Traditional data mining focuses on algorithms developed for Artificial Intelligence and Machine Learning. This research has generally focused on building so called classification models. Such models are used to classify new observations into different classes. Often we will be presented with just two classes, but it could be more. A new observation might be a new day, and we want to classify it into whether there might be rain on that day, or not.

Statisticians have traditionally focused on the alternative view the task as one of regression. The aim here is to build a mathematical formula that aims to capture the relationship between a collection of input variables and a numeric output variable. This formula can then be applied to new observations to predict a numeric outcome.

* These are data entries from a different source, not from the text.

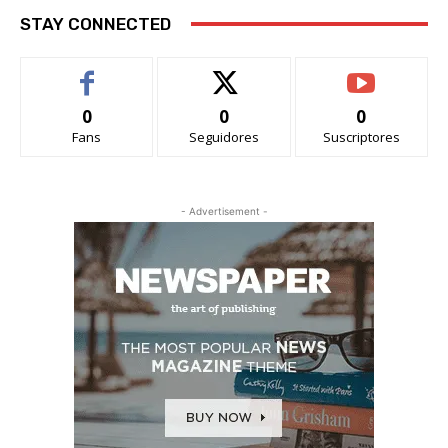
STAY CONNECTED
0
0
0
Fans
Seguidores
Suscriptores
- Advertisement -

The new observation might be a new day, and we want to predict the amount of for that day.

Interestingly, regression comes from the word ``regress,'' which means to move backwards. It was used by () in the context of techniques for regressing (i.e., moving from) observations to the average. The early research included investigations which separated people into different classes based on their characteristics. The regression came from modelling the heights of related people (, ).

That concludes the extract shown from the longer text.